I mentioned earlier that almost all of the chips that I have to communicate with are standard clock line plus data line interfaces which are not timing critical, and will communicate reliably with all kinds of random delays in the signals. If you’re using a device that has strict timing requirements, then even if you manage to eliminate the garbage collection delays in your Xojo app, there’s still the operating system to deal with. It has its own housekeeping tasks that could conceivably create timing problems.
For the one application where I did have to communicate between a Xojo application and a device with a serial UART interface, I did as Wes suggested: a small Arduino compatible ESP8266 go-between, converting serial data from the field instrument to TCP/IP via wifi to the Xojo application.

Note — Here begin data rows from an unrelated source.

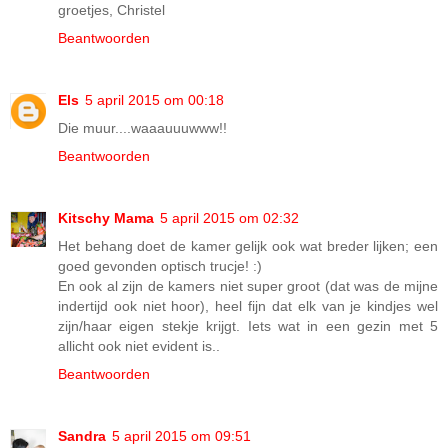
groetjes, Christel
Beantwoorden
Els
5 april 2015 om 00:18
Die muur....waaauuuwww!!
Beantwoorden
Kitschy Mama
5 april 2015 om 02:32
Het behang doet de kamer gelijk ook wat breder lijken; een
goed gevonden optisch trucje! :)
En ook al zijn de kamers niet super groot (dat was de mijne
indertijd ook niet hoor), heel fijn dat elk van je kindjes wel
zijn/haar eigen stekje krijgt. Iets wat in een gezin met 5
allicht ook niet evident is..
Beantwoorden
Sandra
5 april 2015 om 09:51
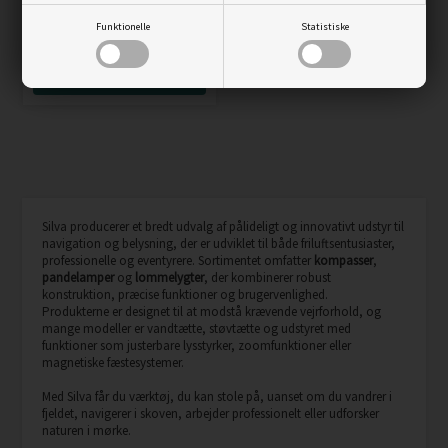
Vejl. pris
549,00
Funktionelle
Statistiske
460,00
DKK
LÆS MERE
Silva producerer et bredt udvalg af pålideligt og innovativt udstyr til
navigation og belysning, der er udviklet til både friluftsentusiaster,
professionelle og eventyrere. Sortimentet omfatter
kompasser
,
pandelamper
og
lommelygter
, der kombinerer robust
konstruktion, præcise funktioner og brugervenlighed.
Produkterne er designet til at modstå krævende vejrforhold, og
mange modeller er vandtætte, støvtætte og udstyret med
funktioner som justerbare lysstyrker, zoomfunktioner eller
magnetiske fæstesystemer.
Med Silva får du værktøj, du kan stole på, uanset om du vandrer i
fjeldet, navigerer i skoven, arbejder professionelt eller udforsker
naturen i mørke.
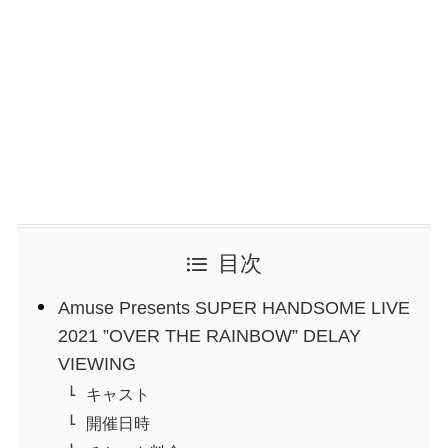
目次
Amuse Presents SUPER HANDSOME LIVE
2021 ”OVER THE RAINBOW” DELAY
VIEWING
キャスト
開催日時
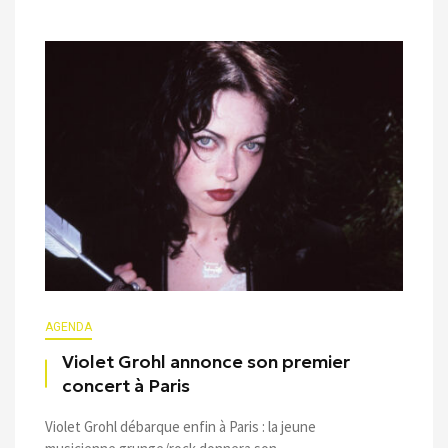
AGENDA
Violet Grohl annonce son premier
concert à Paris
Violet Grohl débarque enfin à Paris : la jeune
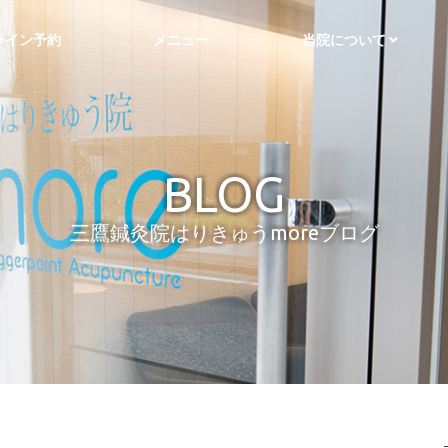
ライン予約
メニュー
当院について
BLOG
三鷹鍼灸院はりきゅうmoreブログ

[quote=480630:@Eugene Dakin]I am seeing general issues from high frequency Bit-Banging (reading a pressure sensor with millisecond data), to communication with integrated circuits (the binary hand-shaking shows up with lower and higher duration times on my oscilloscope and prevents successful hand-shakes), to something simple like the timing on a stepper motor (slow motor turn rates and the motor stopping). Again, checking the oscilloscope shows the bits are not evenly spaced.

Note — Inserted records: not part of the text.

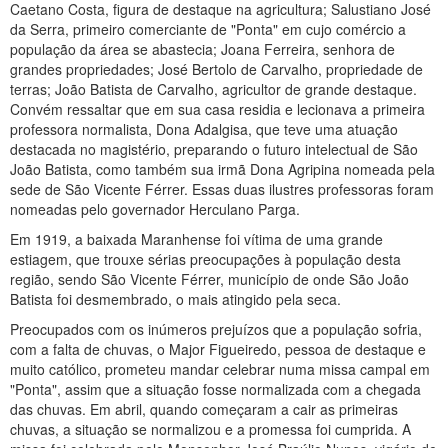
Caetano Costa, figura de destaque na agricultura; Salustiano José
da Serra, primeiro comerciante de "Ponta" em cujo comércio a
população da área se abastecia; Joana Ferreira, senhora de
grandes propriedades; José Bertolo de Carvalho, propriedade de
terras; João Batista de Carvalho, agricultor de grande destaque.
Convém ressaltar que em sua casa residia e lecionava a primeira
professora normalista, Dona Adalgisa, que teve uma atuação
destacada no magistério, preparando o futuro intelectual de São
João Batista, como também sua irmã Dona Agripina nomeada pela
sede de São Vicente Férrer. Essas duas ilustres professoras foram
nomeadas pelo governador Herculano Parga.
Em 1919, a baixada Maranhense foi vítima de uma grande
estiagem, que trouxe sérias preocupações à população desta
região, sendo São Vicente Férrer, município de onde São João
Batista foi desmembrado, o mais atingido pela seca.
Preocupados com os inúmeros prejuízos que a população sofria,
com a falta de chuvas, o Major Figueiredo, pessoa de destaque e
muito católico, prometeu mandar celebrar numa missa campal em
"Ponta", assim que a situação fosse normalizada com a chegada
das chuvas. Em abril, quando começaram a cair as primeiras
chuvas, a situação se normalizou e a promessa foi cumprida. A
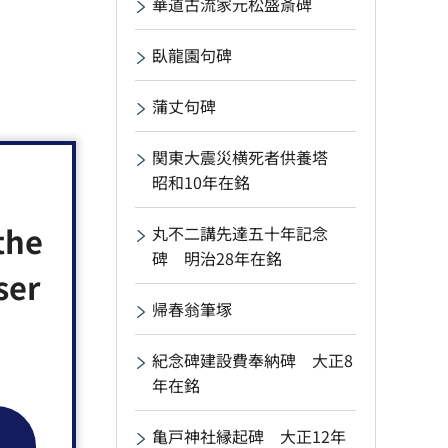
華道古流家元松盛斎碑
臥龍園句碑
蒲丈句碑
関東大震災横死者供養塔
昭和10年在銘
the
丸不二講先達五十年記念
碑 明治28年在銘
ser
帰春翁筆塚
紀念碑建設費奉納碑 大正8
年在銘
亀戸神社縁起碑 大正12年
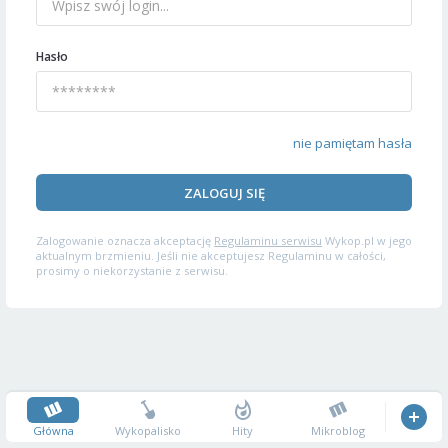
Hasło
nie pamiętam hasła
ZALOGUJ SIĘ
Zalogowanie oznacza akceptację
Regulaminu serwisu
Wykop.pl w jego
aktualnym brzmieniu. Jeśli nie akceptujesz Regulaminu w całości,
prosimy o niekorzystanie z serwisu.
Główna
Wykopalisko
Hity
Mikroblog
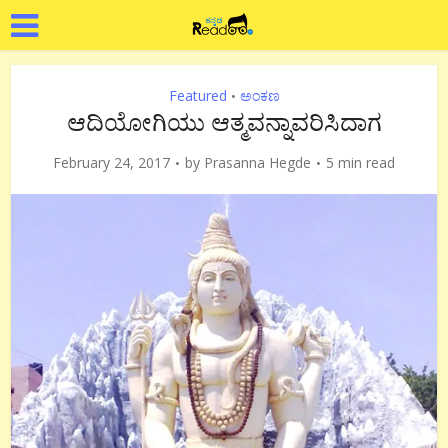
Featured
ಅಂಕಣ
•
ಆದಿಯೋಗಿಯು ಆತ್ಮವನ್ನಾವರಿಸಿದಾಗ
February 24, 2017
by
Prasanna Hegde
5 min read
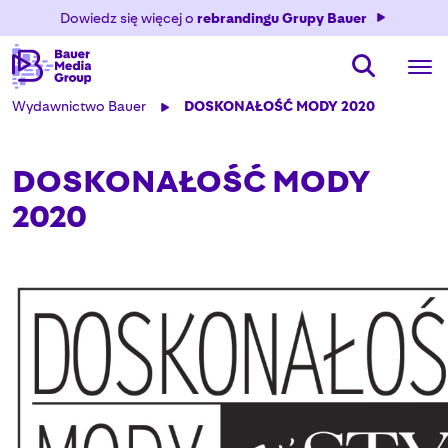
Dowiedz się więcej o
rebrandingu Grupy Bauer
Wydawnictwo Bauer
DOSKONAŁOŚĆ MODY 2020
DOSKONAŁOŚĆ MODY
2020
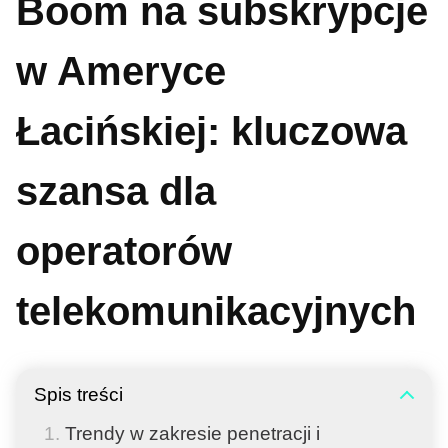
Boom na subskrypcje
w Ameryce
Łacińskiej: kluczowa
szansa dla
operatorów
telekomunikacyjnych
Spis treści
Trendy w zakresie penetracji i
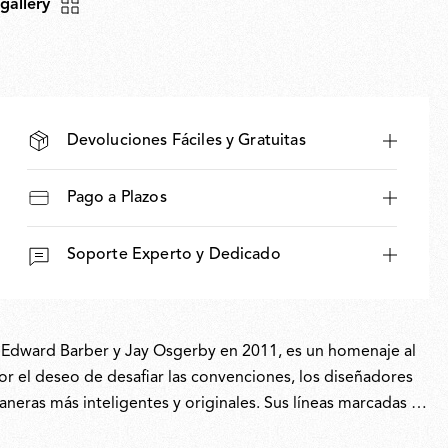
 gallery
Devoluciones Fáciles y Gratuitas
Pago a Plazos
Soporte Experto y Dedicado
r Edward Barber y Jay Osgerby en 2011, es un homenaje al
or el deseo de desafiar las convenciones, los diseñadores
ras más inteligentes y originales. Sus líneas marcadas y
ca, mientras que la simplicidad de su forma contrasta con su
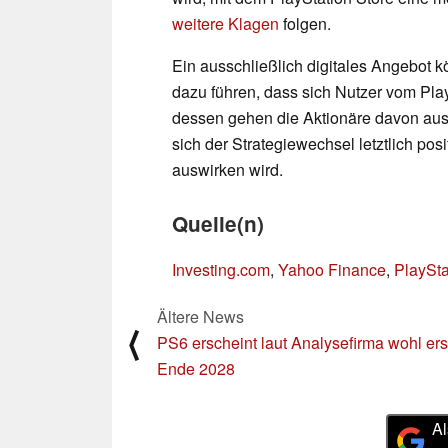
weitere Klagen
folgen.
Ein ausschließlich digitales Angebot kö
dazu führen, dass sich Nutzer vom P
dessen gehen die Aktionäre davon aus
sich der Strategiewechsel letztlich p
auswirken wird.
Quelle(n)
Investing.com
,
Yahoo Finance
,
PlaySta
Ältere News
⟨
PS6 erscheint laut Analysefirma wohl ers
Ende 2028
Al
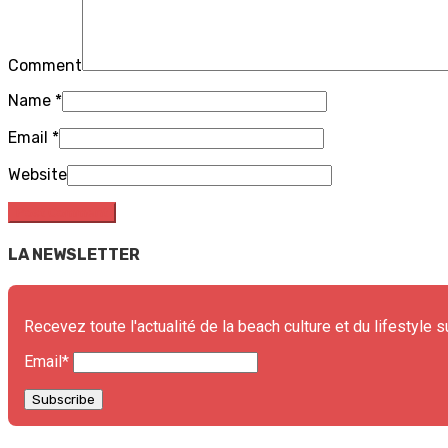
Comment
Name
*
Email
*
Website
LA NEWSLETTER
Recevez toute l'actualité de la beach culture et du lifestyle s
Email*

Running the exact same programs on a competitive IDEs in other languages works well. Xojo programs on the Raspberry Pi work better when global variables are used and the performance is poor. Shrug, I don’t know what else to say?[/quote]
I would have guessed, without trying it ;), that the main problem on the Pi would be the OS and the fact that none of these are real time so your program could be held out at any moment for an unknowable amount of time.
I would definitely do the writing in a tight loop of xojo code with the disable background tasks pragma to stop any of that, but that wont stop the freeing of memory.
i wonder if it would be possible to do the low level communication treating the bit banging as a serial port? Since it does not have the clock pulse it must act as one. I know the pigpio stuff has the ability to use any pin as a serial port and is very configurable for speed and format and such. It might be possible to make something that already handles the timing in the kernel like that do it. I dont know if the format of the data would make itself possible or not of course. It might be worth experimenting with as it would be fairly easy to setup.
If you need a separate app or a helper app you can do that too. Perhaps a very simple console app with nothing else happening in it in Xojo would work to send the data and you can start it up via an async shell in your app and pass it packets of data through the shell pipe or an IPC Socket or something. If you need to go with a completely different language or a small compiled C program to do the low level bit banging then it too could accept data via its pipes and send it down the proper pin and be launched from the Xojo app. Any of that would be simpler than starting over in another language completely.